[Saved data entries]
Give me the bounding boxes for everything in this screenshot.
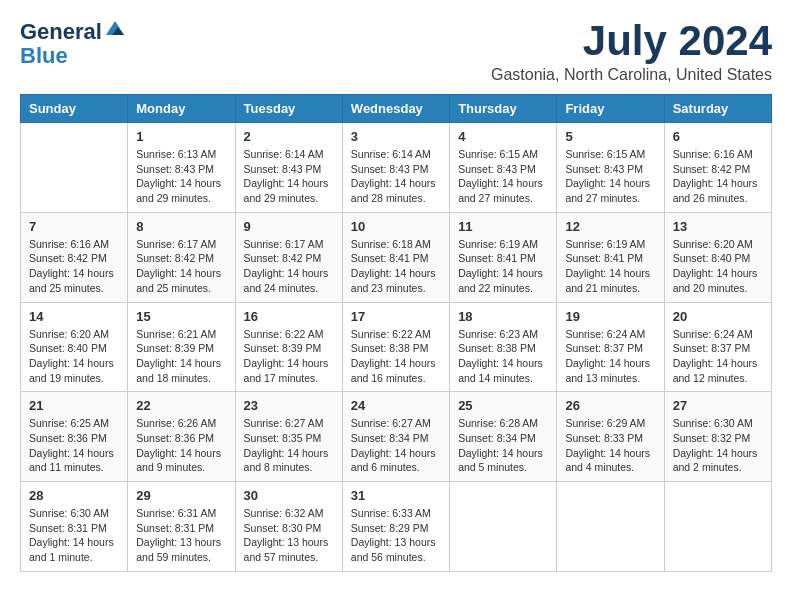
calendar-cell: 11Sunrise: 6:19 AMSunset: 8:41 PMDayligh… [450,212,557,302]
header-saturday: Saturday [664,95,771,123]
header-wednesday: Wednesday [342,95,449,123]
calendar-cell [557,482,664,572]
calendar-cell: 7Sunrise: 6:16 AMSunset: 8:42 PMDaylight… [21,212,128,302]
day-info: Sunrise: 6:22 AMSunset: 8:39 PMDaylight:… [244,327,334,386]
day-info: Sunrise: 6:28 AMSunset: 8:34 PMDaylight:… [458,416,548,475]
day-info: Sunrise: 6:15 AMSunset: 8:43 PMDaylight:… [565,147,655,206]
calendar-cell: 9Sunrise: 6:17 AMSunset: 8:42 PMDaylight… [235,212,342,302]
day-number: 26 [565,398,655,413]
day-number: 25 [458,398,548,413]
calendar-cell: 5Sunrise: 6:15 AMSunset: 8:43 PMDaylight… [557,123,664,213]
day-info: Sunrise: 6:23 AMSunset: 8:38 PMDaylight:… [458,327,548,386]
day-number: 18 [458,309,548,324]
day-number: 21 [29,398,119,413]
day-info: Sunrise: 6:26 AMSunset: 8:36 PMDaylight:… [136,416,226,475]
day-info: Sunrise: 6:32 AMSunset: 8:30 PMDaylight:… [244,506,334,565]
day-info: Sunrise: 6:14 AMSunset: 8:43 PMDaylight:… [244,147,334,206]
day-number: 4 [458,129,548,144]
calendar-cell: 17Sunrise: 6:22 AMSunset: 8:38 PMDayligh… [342,302,449,392]
day-number: 22 [136,398,226,413]
calendar-cell: 24Sunrise: 6:27 AMSunset: 8:34 PMDayligh… [342,392,449,482]
day-info: Sunrise: 6:19 AMSunset: 8:41 PMDaylight:… [565,237,655,296]
calendar-cell: 18Sunrise: 6:23 AMSunset: 8:38 PMDayligh… [450,302,557,392]
day-info: Sunrise: 6:24 AMSunset: 8:37 PMDaylight:… [673,327,763,386]
day-info: Sunrise: 6:16 AMSunset: 8:42 PMDaylight:… [673,147,763,206]
header-friday: Friday [557,95,664,123]
day-info: Sunrise: 6:20 AMSunset: 8:40 PMDaylight:… [673,237,763,296]
day-number: 7 [29,219,119,234]
calendar-cell: 14Sunrise: 6:20 AMSunset: 8:40 PMDayligh… [21,302,128,392]
day-info: Sunrise: 6:30 AMSunset: 8:32 PMDaylight:… [673,416,763,475]
calendar-cell: 20Sunrise: 6:24 AMSunset: 8:37 PMDayligh… [664,302,771,392]
day-info: Sunrise: 6:27 AMSunset: 8:34 PMDaylight:… [351,416,441,475]
week-row-4: 28Sunrise: 6:30 AMSunset: 8:31 PMDayligh… [21,482,772,572]
day-number: 17 [351,309,441,324]
day-info: Sunrise: 6:29 AMSunset: 8:33 PMDaylight:… [565,416,655,475]
calendar-cell: 13Sunrise: 6:20 AMSunset: 8:40 PMDayligh… [664,212,771,302]
day-number: 5 [565,129,655,144]
day-number: 10 [351,219,441,234]
day-number: 1 [136,129,226,144]
month-title: July 2024 [491,20,772,62]
week-row-3: 21Sunrise: 6:25 AMSunset: 8:36 PMDayligh… [21,392,772,482]
day-info: Sunrise: 6:13 AMSunset: 8:43 PMDaylight:… [136,147,226,206]
logo-icon [104,17,126,39]
day-info: Sunrise: 6:16 AMSunset: 8:42 PMDaylight:… [29,237,119,296]
day-info: Sunrise: 6:14 AMSunset: 8:43 PMDaylight:… [351,147,441,206]
day-info: Sunrise: 6:24 AMSunset: 8:37 PMDaylight:… [565,327,655,386]
logo: General Blue [20,20,126,68]
title-section: July 2024 Gastonia, North Carolina, Unit… [491,20,772,84]
day-info: Sunrise: 6:22 AMSunset: 8:38 PMDaylight:… [351,327,441,386]
day-number: 3 [351,129,441,144]
header-tuesday: Tuesday [235,95,342,123]
calendar-cell: 2Sunrise: 6:14 AMSunset: 8:43 PMDaylight… [235,123,342,213]
day-number: 9 [244,219,334,234]
day-number: 23 [244,398,334,413]
calendar-cell: 1Sunrise: 6:13 AMSunset: 8:43 PMDaylight… [128,123,235,213]
logo-text-blue: Blue [20,44,126,68]
day-info: Sunrise: 6:27 AMSunset: 8:35 PMDaylight:… [244,416,334,475]
calendar-cell: 6Sunrise: 6:16 AMSunset: 8:42 PMDaylight… [664,123,771,213]
day-info: Sunrise: 6:30 AMSunset: 8:31 PMDaylight:… [29,506,119,565]
day-info: Sunrise: 6:19 AMSunset: 8:41 PMDaylight:… [458,237,548,296]
day-info: Sunrise: 6:33 AMSunset: 8:29 PMDaylight:… [351,506,441,565]
calendar-cell [664,482,771,572]
day-number: 27 [673,398,763,413]
calendar-cell: 25Sunrise: 6:28 AMSunset: 8:34 PMDayligh… [450,392,557,482]
calendar-cell: 31Sunrise: 6:33 AMSunset: 8:29 PMDayligh… [342,482,449,572]
header: General Blue July 2024 Gastonia, North C… [20,20,772,84]
day-number: 13 [673,219,763,234]
day-info: Sunrise: 6:18 AMSunset: 8:41 PMDaylight:… [351,237,441,296]
week-row-1: 7Sunrise: 6:16 AMSunset: 8:42 PMDaylight… [21,212,772,302]
day-info: Sunrise: 6:21 AMSunset: 8:39 PMDaylight:… [136,327,226,386]
calendar-cell: 27Sunrise: 6:30 AMSunset: 8:32 PMDayligh… [664,392,771,482]
calendar-cell: 19Sunrise: 6:24 AMSunset: 8:37 PMDayligh… [557,302,664,392]
week-row-2: 14Sunrise: 6:20 AMSunset: 8:40 PMDayligh… [21,302,772,392]
location-title: Gastonia, North Carolina, United States [491,66,772,84]
day-number: 6 [673,129,763,144]
calendar-header-row: SundayMondayTuesdayWednesdayThursdayFrid… [21,95,772,123]
day-number: 19 [565,309,655,324]
calendar-cell [450,482,557,572]
calendar-cell: 4Sunrise: 6:15 AMSunset: 8:43 PMDaylight… [450,123,557,213]
day-number: 29 [136,488,226,503]
week-row-0: 1Sunrise: 6:13 AMSunset: 8:43 PMDaylight… [21,123,772,213]
calendar-cell: 12Sunrise: 6:19 AMSunset: 8:41 PMDayligh… [557,212,664,302]
day-number: 11 [458,219,548,234]
header-sunday: Sunday [21,95,128,123]
logo-text-general: General [20,20,102,44]
calendar-cell: 22Sunrise: 6:26 AMSunset: 8:36 PMDayligh… [128,392,235,482]
day-number: 31 [351,488,441,503]
calendar-cell: 30Sunrise: 6:32 AMSunset: 8:30 PMDayligh… [235,482,342,572]
day-info: Sunrise: 6:31 AMSunset: 8:31 PMDaylight:… [136,506,226,565]
day-number: 14 [29,309,119,324]
day-info: Sunrise: 6:17 AMSunset: 8:42 PMDaylight:… [136,237,226,296]
day-number: 28 [29,488,119,503]
day-number: 16 [244,309,334,324]
day-info: Sunrise: 6:20 AMSunset: 8:40 PMDaylight:… [29,327,119,386]
day-number: 15 [136,309,226,324]
day-number: 12 [565,219,655,234]
header-thursday: Thursday [450,95,557,123]
day-info: Sunrise: 6:25 AMSunset: 8:36 PMDaylight:… [29,416,119,475]
day-number: 24 [351,398,441,413]
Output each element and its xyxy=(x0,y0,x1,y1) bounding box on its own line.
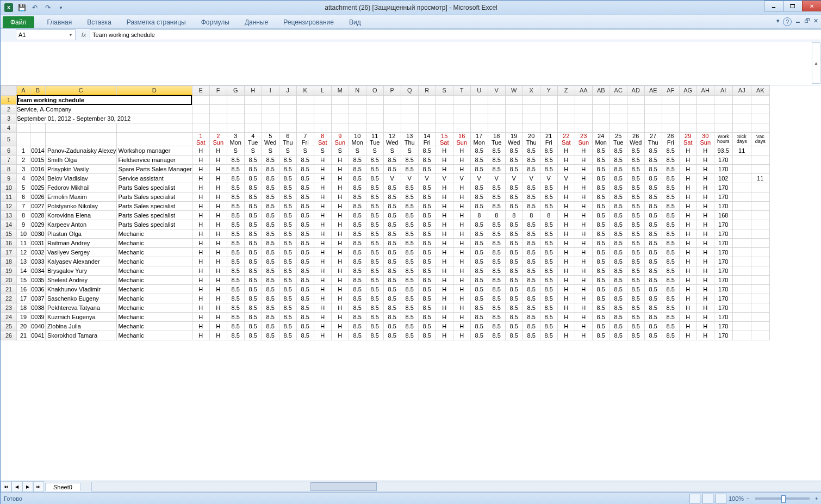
day-cell[interactable]: 8.5 xyxy=(523,202,540,211)
day-cell[interactable]: 8.5 xyxy=(401,331,418,340)
day-cell[interactable]: 8.5 xyxy=(470,276,488,285)
day-cell[interactable]: H xyxy=(436,303,453,313)
day-cell[interactable]: 8.5 xyxy=(644,155,662,165)
day-cell[interactable]: 8.5 xyxy=(540,266,557,276)
day-cell[interactable]: 8.5 xyxy=(418,239,436,248)
day-cell[interactable]: H xyxy=(331,285,349,294)
day-cell[interactable]: 8.5 xyxy=(592,146,609,155)
day-header-cell[interactable]: 10Mon xyxy=(349,133,366,146)
day-cell[interactable]: H xyxy=(575,331,592,340)
column-header[interactable]: I xyxy=(262,86,279,96)
day-cell[interactable]: H xyxy=(331,211,349,220)
day-cell[interactable]: 8.5 xyxy=(488,192,505,202)
day-cell[interactable]: H xyxy=(209,322,227,331)
day-cell[interactable]: H xyxy=(436,331,453,340)
vac-days-cell[interactable] xyxy=(751,202,769,211)
day-cell[interactable]: 8.5 xyxy=(401,155,418,165)
day-cell[interactable]: H xyxy=(314,257,331,266)
totals-header-cell[interactable]: Sickdays xyxy=(732,133,751,146)
day-cell[interactable]: H xyxy=(679,239,696,248)
day-cell[interactable]: 8.5 xyxy=(227,174,244,183)
cell[interactable]: 19 xyxy=(17,313,30,322)
work-hours-cell[interactable]: 170 xyxy=(714,266,732,276)
cell[interactable] xyxy=(732,95,751,105)
day-cell[interactable]: 8.5 xyxy=(262,229,279,239)
day-header-cell[interactable]: 27Thu xyxy=(644,133,662,146)
day-cell[interactable]: 8.5 xyxy=(418,248,436,257)
day-cell[interactable]: 8.5 xyxy=(383,294,401,303)
row-header[interactable]: 25 xyxy=(1,322,17,331)
day-cell[interactable]: H xyxy=(192,266,209,276)
cell[interactable]: 0016 xyxy=(30,165,46,174)
day-cell[interactable]: H xyxy=(696,313,714,322)
day-cell[interactable]: 8.5 xyxy=(488,294,505,303)
cell[interactable] xyxy=(401,114,418,123)
day-cell[interactable]: H xyxy=(575,183,592,192)
day-cell[interactable]: 8.5 xyxy=(383,331,401,340)
day-cell[interactable]: 8.5 xyxy=(505,313,523,322)
cell[interactable] xyxy=(453,105,470,114)
day-header-cell[interactable]: 24Mon xyxy=(592,133,609,146)
day-cell[interactable]: H xyxy=(679,257,696,266)
day-cell[interactable]: 8.5 xyxy=(279,155,296,165)
day-cell[interactable]: 8.5 xyxy=(470,322,488,331)
day-cell[interactable]: 8.5 xyxy=(644,229,662,239)
day-cell[interactable]: 8.5 xyxy=(662,220,679,229)
day-cell[interactable]: 8.5 xyxy=(401,229,418,239)
row-header[interactable]: 9 xyxy=(1,174,17,183)
fx-button[interactable]: fx xyxy=(78,32,90,38)
column-header[interactable]: AK xyxy=(751,86,769,96)
employee-name-cell[interactable]: Kuzmich Eugenya xyxy=(46,313,117,322)
day-cell[interactable]: H xyxy=(314,192,331,202)
cell[interactable] xyxy=(751,95,769,105)
day-cell[interactable]: 8.5 xyxy=(383,285,401,294)
column-header[interactable]: T xyxy=(453,86,470,96)
day-cell[interactable]: H xyxy=(679,183,696,192)
day-cell[interactable]: 8.5 xyxy=(488,146,505,155)
vac-days-cell[interactable] xyxy=(751,211,769,220)
day-cell[interactable]: 8.5 xyxy=(470,183,488,192)
sick-days-cell[interactable] xyxy=(732,313,751,322)
day-cell[interactable]: 8.5 xyxy=(244,183,262,192)
day-header-cell[interactable]: 22Sat xyxy=(557,133,575,146)
day-cell[interactable]: V xyxy=(383,174,401,183)
day-cell[interactable]: H xyxy=(575,239,592,248)
day-cell[interactable]: 8.5 xyxy=(279,331,296,340)
sick-days-cell[interactable] xyxy=(732,229,751,239)
cell[interactable] xyxy=(470,95,488,105)
day-cell[interactable]: 8.5 xyxy=(244,294,262,303)
day-cell[interactable]: 8.5 xyxy=(609,183,627,192)
app-icon[interactable]: X xyxy=(3,2,15,13)
day-cell[interactable]: H xyxy=(696,322,714,331)
day-cell[interactable]: H xyxy=(679,248,696,257)
day-cell[interactable]: 8.5 xyxy=(279,183,296,192)
day-cell[interactable]: 8.5 xyxy=(366,313,383,322)
day-header-cell[interactable]: 12Wed xyxy=(383,133,401,146)
day-cell[interactable]: H xyxy=(209,192,227,202)
vac-days-cell[interactable] xyxy=(751,294,769,303)
employee-name-cell[interactable]: Polstyanko Nikolay xyxy=(46,202,117,211)
day-cell[interactable]: H xyxy=(557,183,575,192)
day-cell[interactable]: 8.5 xyxy=(644,266,662,276)
day-cell[interactable]: 8.5 xyxy=(296,211,314,220)
day-cell[interactable]: H xyxy=(575,266,592,276)
day-cell[interactable]: 8.5 xyxy=(540,165,557,174)
day-cell[interactable]: S xyxy=(279,146,296,155)
day-cell[interactable]: 8.5 xyxy=(505,303,523,313)
column-header[interactable]: AH xyxy=(696,86,714,96)
day-cell[interactable]: 8.5 xyxy=(296,174,314,183)
cell[interactable]: 0026 xyxy=(30,192,46,202)
day-cell[interactable]: 8.5 xyxy=(349,248,366,257)
cell[interactable] xyxy=(696,105,714,114)
day-cell[interactable]: 8.5 xyxy=(488,229,505,239)
day-cell[interactable]: H xyxy=(679,331,696,340)
cell[interactable] xyxy=(209,95,227,105)
cell[interactable] xyxy=(592,105,609,114)
day-cell[interactable]: H xyxy=(696,248,714,257)
work-hours-cell[interactable]: 170 xyxy=(714,303,732,313)
day-cell[interactable]: S xyxy=(262,146,279,155)
day-cell[interactable]: 8.5 xyxy=(505,146,523,155)
cell[interactable]: 18 xyxy=(17,303,30,313)
day-cell[interactable]: 8.5 xyxy=(401,220,418,229)
cell[interactable]: 0025 xyxy=(30,183,46,192)
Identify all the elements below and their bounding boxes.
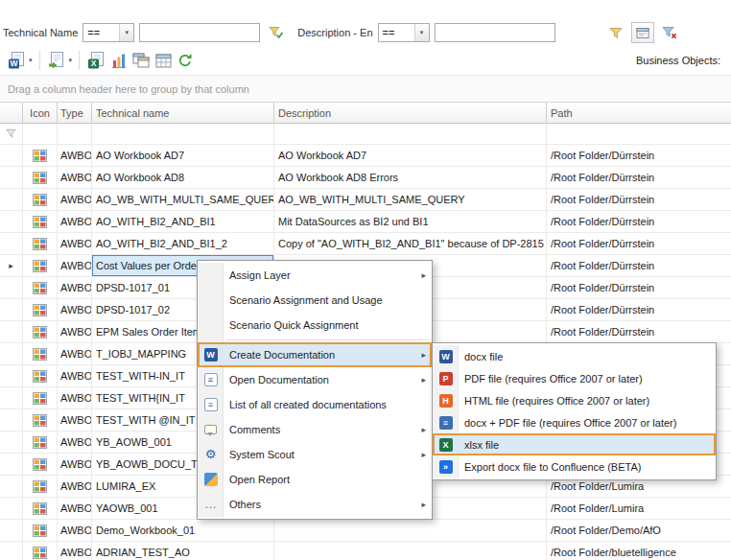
- technical-name-cell[interactable]: AO_WB_WITH_MULTI_SAME_QUERY: [92, 189, 274, 211]
- technical-name-cell[interactable]: AO Workbook AD7: [92, 145, 274, 167]
- menu-item-pdf-file-requires-office-2007-or-later[interactable]: PPDF file (requires Office 2007 or later…: [433, 367, 716, 389]
- open-documentation-button[interactable]: [45, 49, 69, 72]
- column-header-path[interactable]: Path: [547, 103, 731, 124]
- menu-item-system-scout[interactable]: ⚙System Scout▸: [198, 442, 432, 467]
- path-cell: /Root Folder/Lumira: [547, 498, 731, 520]
- table-view-icon: [155, 54, 172, 68]
- menu-item-docx-file[interactable]: Wdocx file: [433, 345, 716, 367]
- submenu-arrow-icon: ▸: [416, 375, 426, 385]
- filter-editor-icon: [636, 27, 649, 39]
- menu-item-label: xlsx file: [464, 439, 700, 451]
- menu-item-assign-layer[interactable]: Assign Layer▸: [198, 263, 432, 288]
- menu-item-scenario-quick-assignment[interactable]: Scenario Quick Assignment: [198, 313, 432, 338]
- export-excel-button[interactable]: X: [84, 49, 108, 72]
- filter-cell-path[interactable]: [547, 124, 731, 145]
- context-menu: Assign Layer▸Scenario Assignment and Usa…: [197, 260, 433, 520]
- xlsx-icon: X: [436, 438, 456, 452]
- type-cell: AWBO: [58, 233, 92, 255]
- menu-item-open-report[interactable]: Open Report: [198, 467, 432, 492]
- description-filter-input[interactable]: [435, 23, 555, 42]
- table-row-demo-workbook-01[interactable]: AWBODemo_Workbook_01/Root Folder/Demo/Af…: [0, 520, 731, 542]
- technical-name-filter-input[interactable]: [139, 23, 260, 42]
- group-by-bar[interactable]: Drag a column header here to group by th…: [0, 75, 731, 103]
- create-docx-button[interactable]: W: [5, 49, 29, 72]
- type-cell: AWBO: [58, 542, 92, 560]
- menu-item-docx-pdf-file-requires-office-2007-or-later[interactable]: ≡docx + PDF file (requires Office 2007 o…: [433, 411, 716, 433]
- type-cell: AWBO: [58, 520, 92, 542]
- menu-item-create-documentation[interactable]: WCreate Documentation▸: [198, 342, 432, 367]
- path-cell: /Root Folder/Dürrstein: [547, 145, 731, 167]
- awbo-workbook-icon: [23, 520, 58, 542]
- technical-name-cell[interactable]: Demo_Workbook_01: [92, 520, 274, 542]
- menu-item-open-documentation[interactable]: ≡Open Documentation▸: [198, 367, 432, 392]
- row-indicator: [0, 498, 23, 520]
- chevron-down-icon[interactable]: ▾: [29, 57, 33, 64]
- type-cell: AWBO: [58, 498, 92, 520]
- table-row-ao-wb-with-multi-same-query[interactable]: AWBOAO_WB_WITH_MULTI_SAME_QUERYAO_WB_WIT…: [0, 189, 731, 211]
- awbo-workbook-icon: [23, 343, 58, 365]
- menu-item-label: Scenario Assignment and Usage: [229, 294, 416, 306]
- table-row-ao-workbook-ad7[interactable]: AWBOAO Workbook AD7AO Workbook AD7/Root …: [0, 145, 731, 167]
- row-indicator: [0, 233, 23, 255]
- table-view-button[interactable]: [153, 49, 175, 72]
- description-cell: AO Workbook AD7: [274, 145, 547, 167]
- svg-text:W: W: [10, 58, 18, 68]
- table-row-ao-with-bi2-and-bi1[interactable]: AWBOAO_WITH_BI2_AND_BI1Mit DataSources a…: [0, 211, 731, 233]
- column-header-icon[interactable]: Icon: [23, 103, 58, 124]
- menu-item-label: docx + PDF file (requires Office 2007 or…: [464, 417, 700, 429]
- menu-item-label: Create Documentation: [229, 349, 416, 361]
- type-cell: AWBO: [58, 211, 92, 233]
- description-operator-select[interactable]: == ▾: [378, 23, 430, 42]
- column-header-description[interactable]: Description: [274, 103, 547, 124]
- filter-cell-type[interactable]: [58, 124, 92, 145]
- technical-name-cell[interactable]: AO Workbook AD8: [92, 167, 274, 189]
- awbo-workbook-icon: [23, 409, 58, 432]
- filter-cell-description[interactable]: [274, 124, 547, 145]
- awbo-workbook-icon: [23, 498, 58, 520]
- type-cell: AWBO: [58, 387, 92, 409]
- copy-list-button[interactable]: [130, 49, 153, 72]
- menu-item-scenario-assignment-and-usage[interactable]: Scenario Assignment and Usage: [198, 288, 432, 313]
- clear-filter-button[interactable]: [658, 22, 681, 43]
- menu-item-xlsx-file[interactable]: Xxlsx file: [433, 433, 716, 455]
- report-icon: [200, 473, 221, 486]
- docx-icon: W: [436, 350, 456, 363]
- refresh-button[interactable]: [175, 49, 196, 72]
- confluence-icon: »: [436, 460, 456, 474]
- column-header-type[interactable]: Type: [58, 103, 92, 124]
- table-row-ao-workbook-ad8[interactable]: AWBOAO Workbook AD8AO Workbook AD8 Error…: [0, 167, 731, 189]
- submenu-arrow-icon: ▸: [416, 350, 426, 360]
- filter-cell-technical-name[interactable]: [92, 124, 274, 145]
- toolbar: W ▾ ▾ X Business Objects:: [0, 46, 731, 75]
- awbo-workbook-icon: [23, 432, 58, 454]
- technical-name-cell[interactable]: AO_WITH_BI2_AND_BI1_2: [92, 233, 274, 255]
- column-header-technical-name[interactable]: Technical name: [92, 103, 274, 124]
- table-row-ao-with-bi2-and-bi1-2[interactable]: AWBOAO_WITH_BI2_AND_BI1_2Copy of "AO_WIT…: [0, 233, 731, 255]
- filter-button[interactable]: [604, 22, 627, 43]
- technical-name-operator-select[interactable]: == ▾: [83, 23, 134, 42]
- row-indicator: [0, 476, 23, 498]
- filter-editor-button[interactable]: [631, 22, 654, 43]
- table-row-adrian-test-ao[interactable]: AWBOADRIAN_TEST_AO/Root Folder/bluetelli…: [0, 542, 731, 560]
- row-indicator: [0, 343, 23, 365]
- menu-item-html-file-requires-office-2007-or-later[interactable]: HHTML file (requires Office 2007 or late…: [433, 389, 716, 411]
- filter-cell-icon[interactable]: [23, 124, 58, 145]
- technical-name-cell[interactable]: AO_WITH_BI2_AND_BI1: [92, 211, 274, 233]
- menu-item-export-docx-file-to-confluence-beta[interactable]: »Export docx file to Confluence (BETA): [433, 455, 716, 478]
- row-indicator: ▸: [0, 255, 23, 277]
- technical-name-cell[interactable]: ADRIAN_TEST_AO: [92, 542, 274, 560]
- menu-item-label: System Scout: [229, 449, 416, 460]
- type-cell: AWBO: [58, 189, 92, 211]
- menu-item-list-of-all-created-documentations[interactable]: ≡List of all created documentations: [198, 392, 432, 417]
- row-indicator: [0, 299, 23, 321]
- row-indicator: [0, 409, 23, 432]
- awbo-workbook-icon: [23, 299, 58, 321]
- chart-button[interactable]: [108, 49, 130, 72]
- menu-item-comments[interactable]: Comments▸: [198, 417, 432, 442]
- menu-item-others[interactable]: …Others▸: [198, 492, 432, 517]
- chevron-down-icon[interactable]: ▾: [69, 57, 73, 64]
- system-scout-icon: ⚙: [200, 448, 221, 461]
- row-indicator: [0, 167, 23, 189]
- awbo-workbook-icon: [23, 454, 58, 476]
- apply-filter-button[interactable]: [265, 22, 288, 43]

§ **Task item**:
Copy out all lines above holding "view".

§ **Response to the task**:
- table-view-icon: [155, 54, 172, 68]
- table-view-button[interactable]: [153, 49, 175, 72]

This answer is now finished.